Researh Topics
Our research focuses the following topics.
Open-Domain Question-Answering
Open-domain Question-Answering (ODQA) task requires a QA system to answer a given question using a large knowledge base like Wikipedia. ODQA is one of the most important tasks in NLP and is employed in many practical applications.
Multilingual and Low-resource Question-Answering
Although resource-rich languages like English witnessed many advancements in Open-domain QA, these methods often suffer from low-resource language situations (Vietnamese, Japanese, etc.). Developing efficient Open-domain QA systems for single and multi-hop questions in low-resource languages have many potential applications and remain a challenging task.
Multi-modal Question-Answering
Visual-Question-Answering (VQA) is an important task requiring systems to answer natural language questions corresponding to visual information. VQA has a long history and has seen many advances in recent years. VQA tasks are diverse across many domains and require many reasoning skills
Multi-hop & Mathematics QA
Many Question-Answering tasks require advanced skills such as Multi-hop Question-Answering or Mathematical reasoning. These are important tasks in Question-Answering and intriguing research topics.
Publication
Recent publications from our team
Papers
ViWiQA: Efficient end-to-end Vietnamese Wikipedia-based Open-domain Question-Answering systems for single-hop and multi-hop questions
Author: Dieu-Hien Nguyen, Nguyen-Khang Le, Le-Minh Nguyen
Information Processing & Management, Volume 60, Issue 6, 2023
Abstract: Open-domain Question-Answering (QA) task requires a QA system to answer a given question using a large knowledge base like Wikipedia.
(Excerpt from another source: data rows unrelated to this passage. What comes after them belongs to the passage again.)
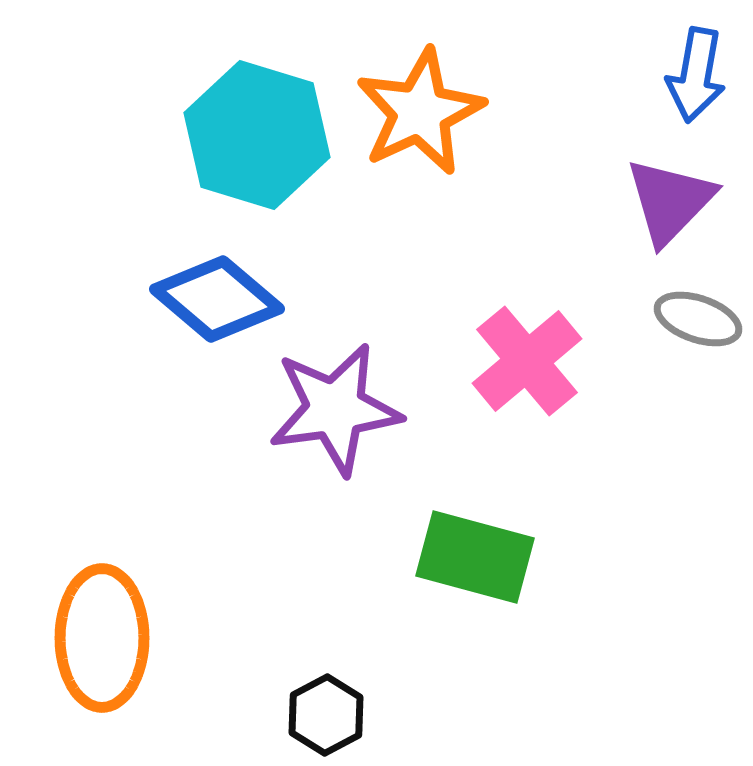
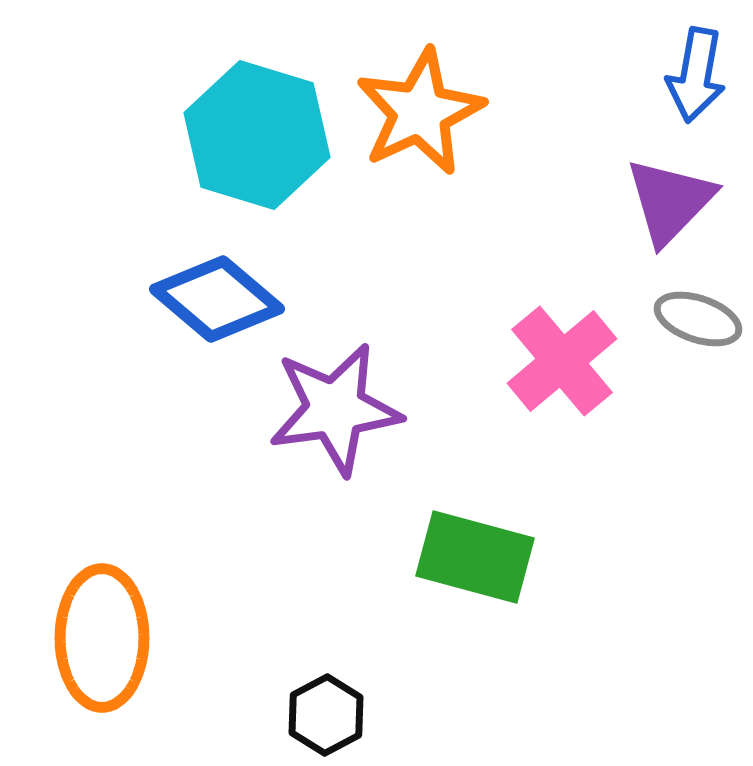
pink cross: moved 35 px right
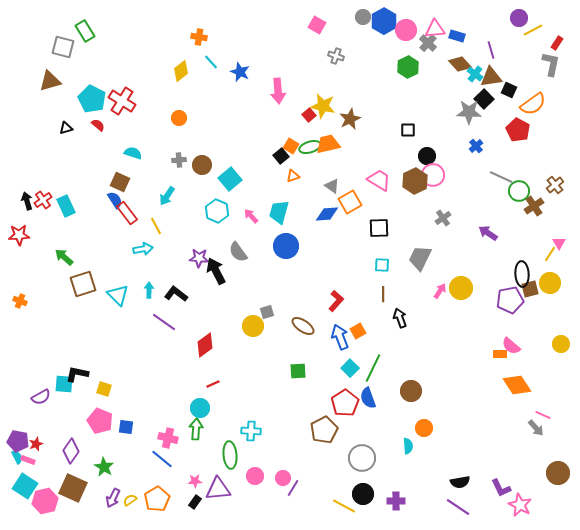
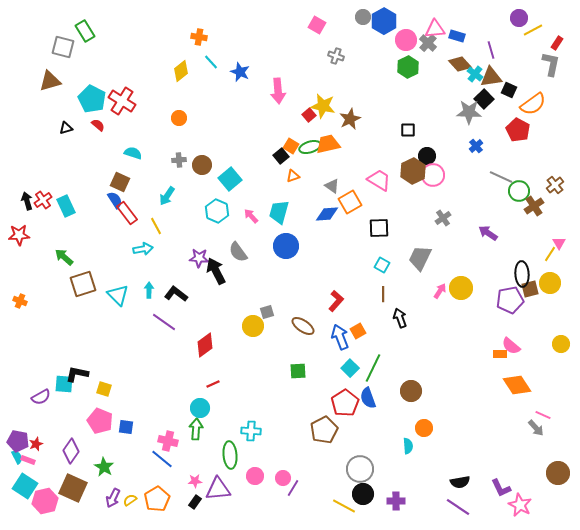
pink circle at (406, 30): moved 10 px down
brown hexagon at (415, 181): moved 2 px left, 10 px up
cyan square at (382, 265): rotated 28 degrees clockwise
pink cross at (168, 438): moved 3 px down
gray circle at (362, 458): moved 2 px left, 11 px down
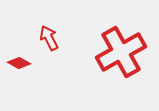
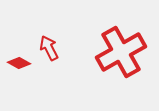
red arrow: moved 10 px down
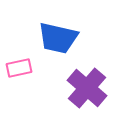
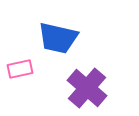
pink rectangle: moved 1 px right, 1 px down
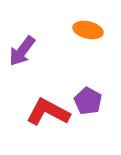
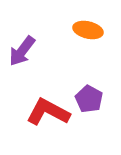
purple pentagon: moved 1 px right, 2 px up
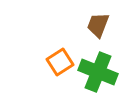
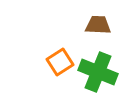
brown trapezoid: rotated 72 degrees clockwise
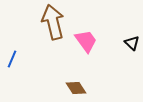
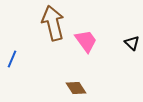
brown arrow: moved 1 px down
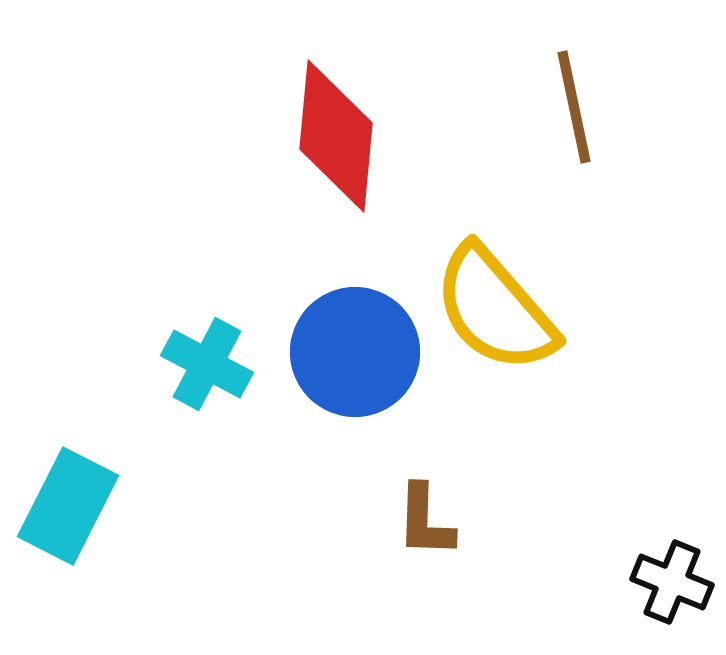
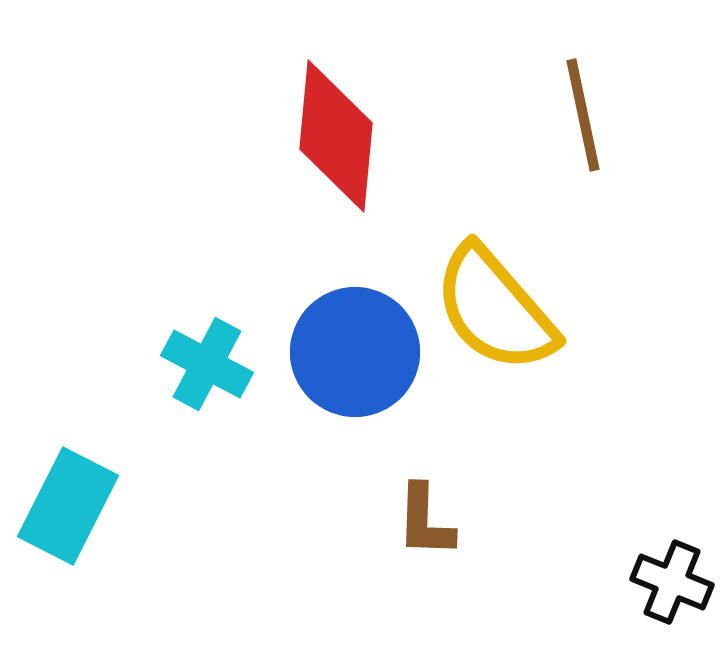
brown line: moved 9 px right, 8 px down
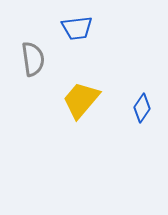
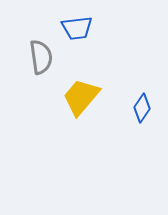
gray semicircle: moved 8 px right, 2 px up
yellow trapezoid: moved 3 px up
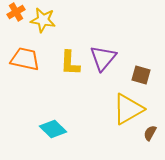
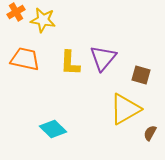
yellow triangle: moved 3 px left
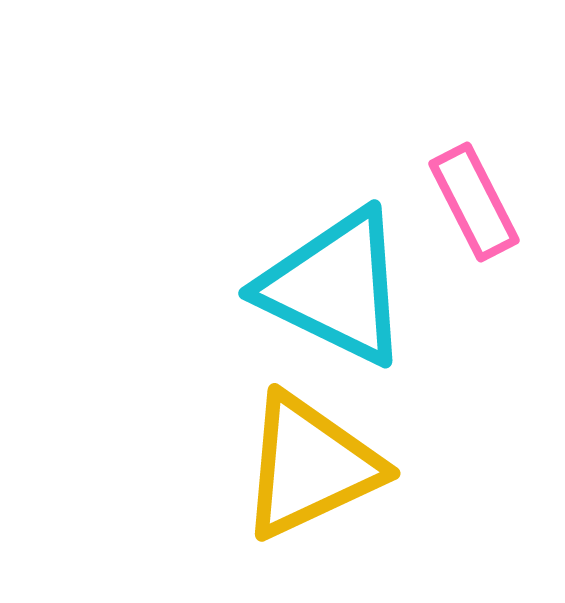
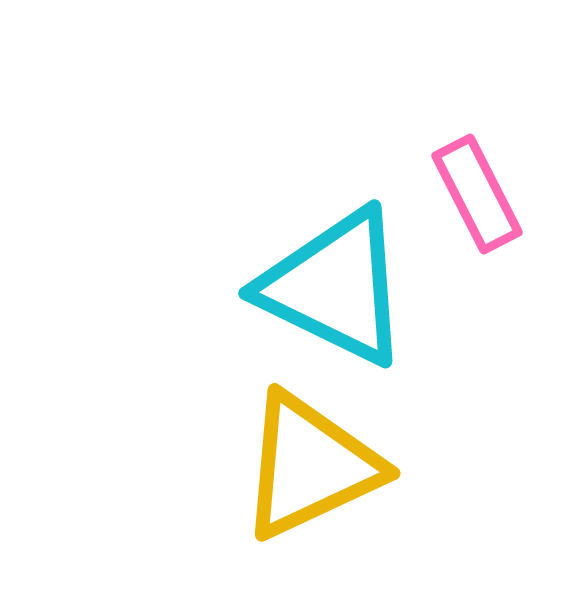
pink rectangle: moved 3 px right, 8 px up
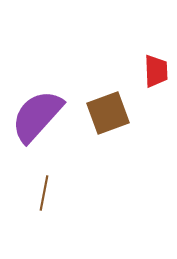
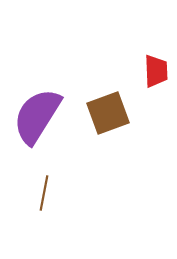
purple semicircle: rotated 10 degrees counterclockwise
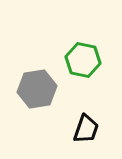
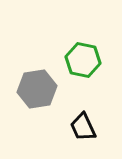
black trapezoid: moved 3 px left, 2 px up; rotated 136 degrees clockwise
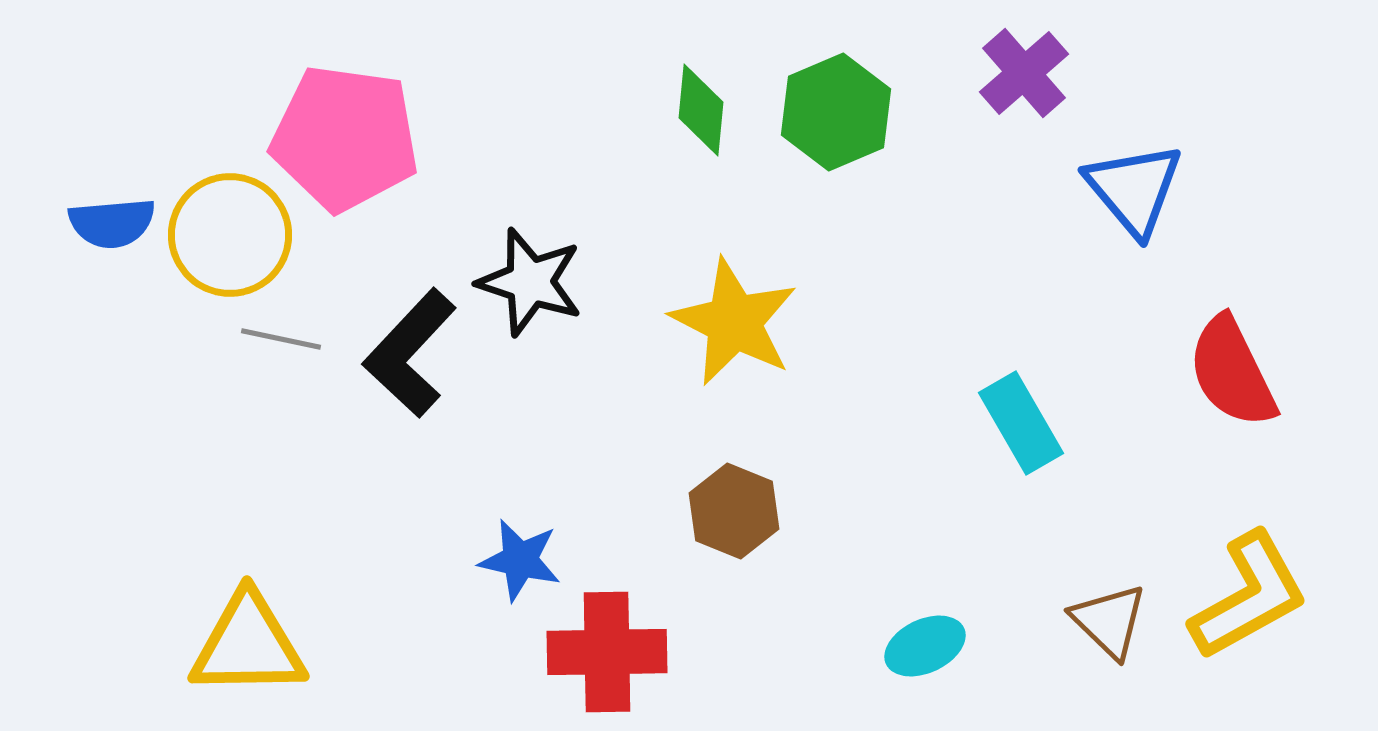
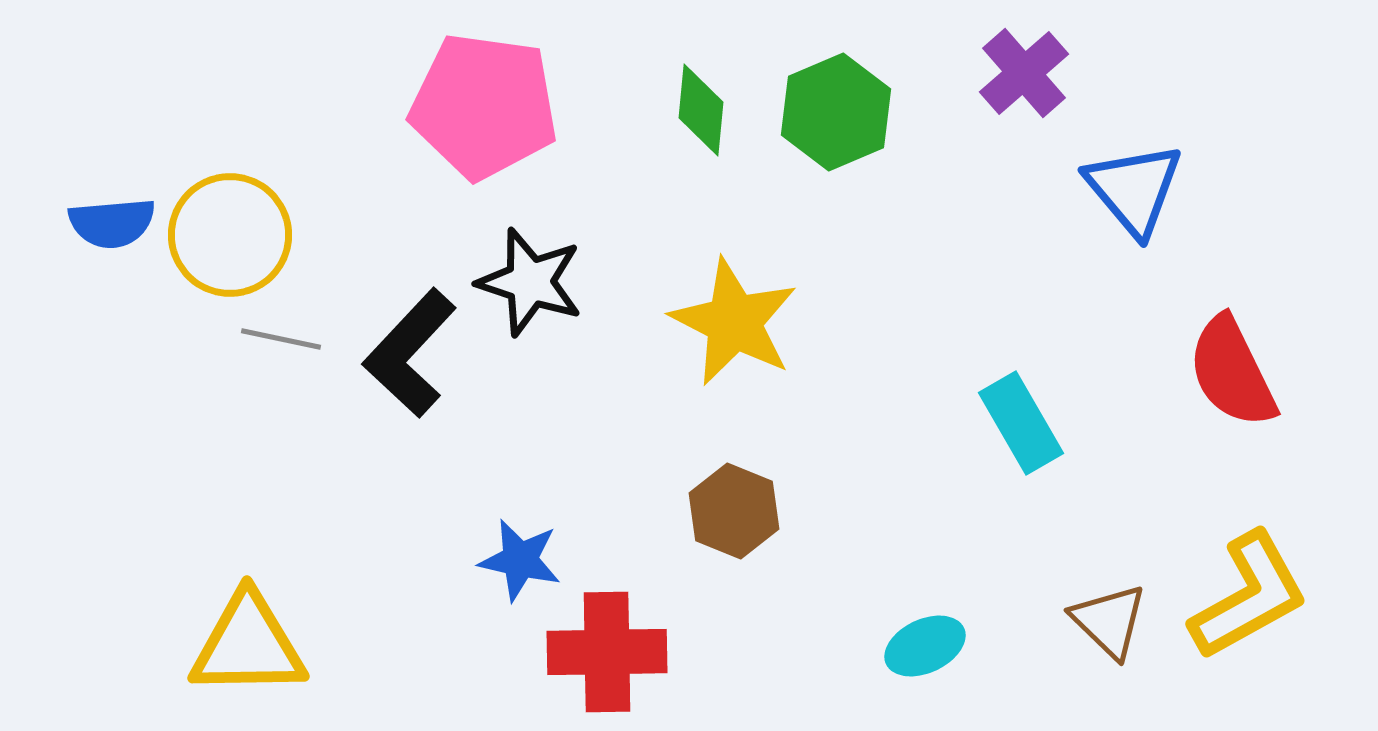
pink pentagon: moved 139 px right, 32 px up
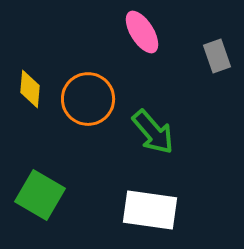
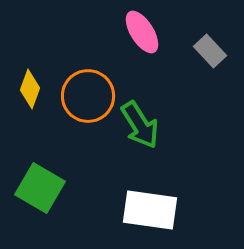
gray rectangle: moved 7 px left, 5 px up; rotated 24 degrees counterclockwise
yellow diamond: rotated 15 degrees clockwise
orange circle: moved 3 px up
green arrow: moved 13 px left, 7 px up; rotated 9 degrees clockwise
green square: moved 7 px up
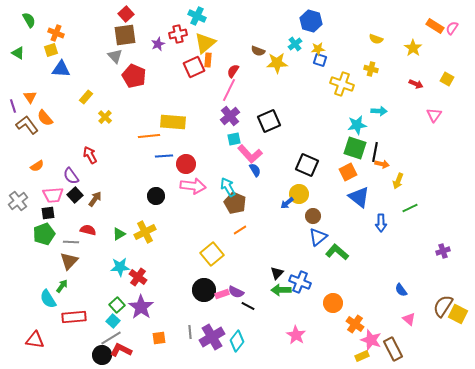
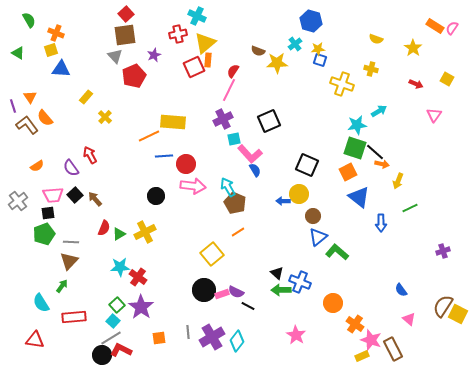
purple star at (158, 44): moved 4 px left, 11 px down
red pentagon at (134, 76): rotated 25 degrees clockwise
cyan arrow at (379, 111): rotated 35 degrees counterclockwise
purple cross at (230, 116): moved 7 px left, 3 px down; rotated 12 degrees clockwise
orange line at (149, 136): rotated 20 degrees counterclockwise
black line at (375, 152): rotated 60 degrees counterclockwise
purple semicircle at (71, 176): moved 8 px up
brown arrow at (95, 199): rotated 77 degrees counterclockwise
blue arrow at (287, 203): moved 4 px left, 2 px up; rotated 40 degrees clockwise
red semicircle at (88, 230): moved 16 px right, 2 px up; rotated 98 degrees clockwise
orange line at (240, 230): moved 2 px left, 2 px down
black triangle at (277, 273): rotated 32 degrees counterclockwise
cyan semicircle at (48, 299): moved 7 px left, 4 px down
gray line at (190, 332): moved 2 px left
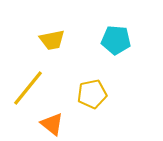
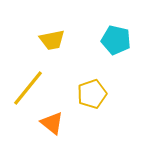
cyan pentagon: rotated 8 degrees clockwise
yellow pentagon: rotated 8 degrees counterclockwise
orange triangle: moved 1 px up
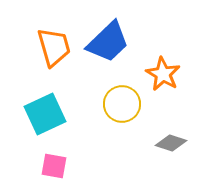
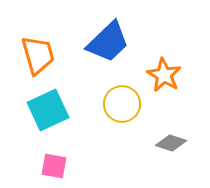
orange trapezoid: moved 16 px left, 8 px down
orange star: moved 1 px right, 1 px down
cyan square: moved 3 px right, 4 px up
Modern Open-domain QA systems often follow the two-stage framework Retriever-Reader where the retriever greatly impacts the end-to-end performance. Efficient Vietnamese Open-domain QA systems for single and multi-hop questions have yet to be studied. Although resource-rich languages like English witnessed many advancements in Open-domain QA, these methods often suffer from low data situations. This study proposes ViWiQA, an efficient Vietnamese Open-domain QA system over the Wikipedia knowledge base, with two novel retriever methods for single-hop and multi-hop questions. ViWiQA can be effectively trained with low data and significantly outperforms Lucene-BM25 and Dense Passage Retrieval when adapted to Vietnamese datasets. For single-hop QA, the proposed retriever outperforms Lucene-BM25 by 20% in top-1 retrieval accuracy, and the end-to-end system achieves 15% and 17% absolute gain in EM and F1 scores, respectively. For multi-hop QA, the proposed retriever increases the accuracy of retrieving correct passage pairs by 4% compared to Lucene-BM25, and the end-to-end system shows 7% and 17% absolute gains in EM and F1 scores.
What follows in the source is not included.